(Records excerpted from a collection)
↓

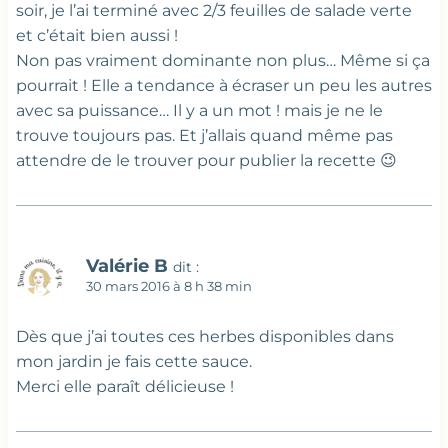
soir, je l’ai terminé avec 2/3 feuilles de salade verte
et c’était bien aussi !
Non pas vraiment dominante non plus… Même si ça
pourrait ! Elle a tendance à écraser un peu les autres
avec sa puissance… Il y a un mot ! mais je ne le
trouve toujours pas. Et j’allais quand même pas
attendre de le trouver pour publier la recette 😉
Valérie B
dit :
30 mars 2016 à 8 h 38 min
Dès que j’ai toutes ces herbes disponibles dans
mon jardin je fais cette sauce.
Merci elle paraît délicieuse !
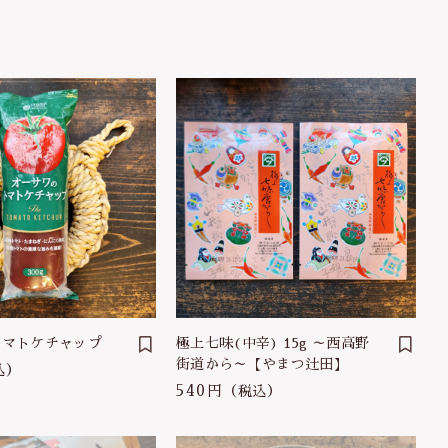
トマトケチャップ
極上七味(中辛) 15g ～西高野
街道から～【やまつ辻田】
込）
540円
（税込）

↑

> _EXERCISE INSTRUCTIONS_
Starting at the line that contains "30 mars 2016 à 8 h 38 min" and ending with the last line of the data, transcribe every line exactly; skip the pictures.

> _OUTPUT FOR THIS EXERCISE_
30 mars 2016 à 8 h 38 min
Dès que j’ai toutes ces herbes disponibles dans
mon jardin je fais cette sauce.
Merci elle paraît délicieuse !
トマトケチャップ
極上七味(中辛) 15g ～西高野
街道から～【やまつ辻田】
込）
540円
（税込）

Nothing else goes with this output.